The past several years have seen what were once considered “slacker” sports like snowboarding, skateboarding, and many others go legit, attracting widespread media coverage and some very lucrative sponsorship deals.

Fort Wayne resident Brent Koontz is hoping that disc golf will be the next sport to join their ranks.

Actually, disc golf is practically there already. There’s a national association (the Professional Disc Golfers Association), a few nice sponsorship deals in place or in the works, and a 15 event national tour with qualifying standards and some payouts you wouldn’t sneeze at. “The event with the biggest prize is the U.S. Disc Golf Championship,” Koontz explains. “They’ll pay out between $10,000 – $12,000 to the winner.”

Koontz adds that last year, the top disc golfer made around $84,000 in winnings and endorsements.
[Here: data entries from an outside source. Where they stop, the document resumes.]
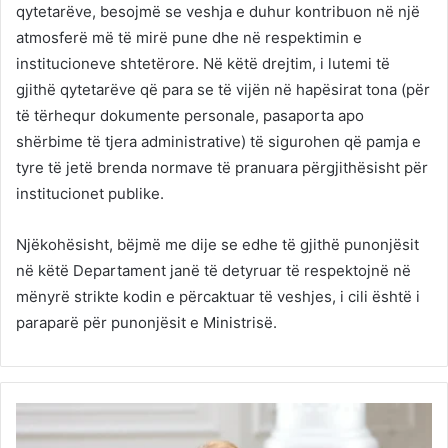
qytetarëve, besojmë se veshja e duhur kontribuon në një
atmosferë më të mirë pune dhe në respektimin e
institucioneve shtetërore. Në këtë drejtim, i lutemi të
gjithë qytetarëve që para se të vijën në hapësirat tona (për
të tërhequr dokumente personale, pasaporta apo
shërbime të tjera administrative) të sigurohen që pamja e
tyre të jetë brenda normave të pranuara përgjithësisht për
institucionet publike.
Njëkohësisht, bëjmë me dije se edhe të gjithë punonjësit
në këtë Departament janë të detyruar të respektojnë në
mënyrë strikte kodin e përcaktuar të veshjes, i cili është i
paraparë për punonjësit e Ministrisë.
It’s not a bad chunk of change for a sport that some people might view as traditional golf’s little brother. Koontz takes his disc golf seriously; a former mechanical engineer at International Truck and Engine, he’s working on going pro, with a full itinerary lined up for spring and summer, and he helps organize and promote tournaments and events with the Fort Wayne Disc Golf Club. That said, he’s well aware that many people consider disc golf the purview of hippies and slackers tossing a Frisbee around. “Not everyone that plays is a hippie anymore,” he laughs. “It’s a pretty big misconception.”

Like a lot of sports, disc golf gets a little more nuanced the more seriously you approach it. Basically, the courses are like ball golf, except instead of holes, you’re aiming at metal baskets suspended from poles (there’s been a disc golf course at Shoaff park for about 25 years, in addition to one at Swinney Park and another at Moser Park in New Haven).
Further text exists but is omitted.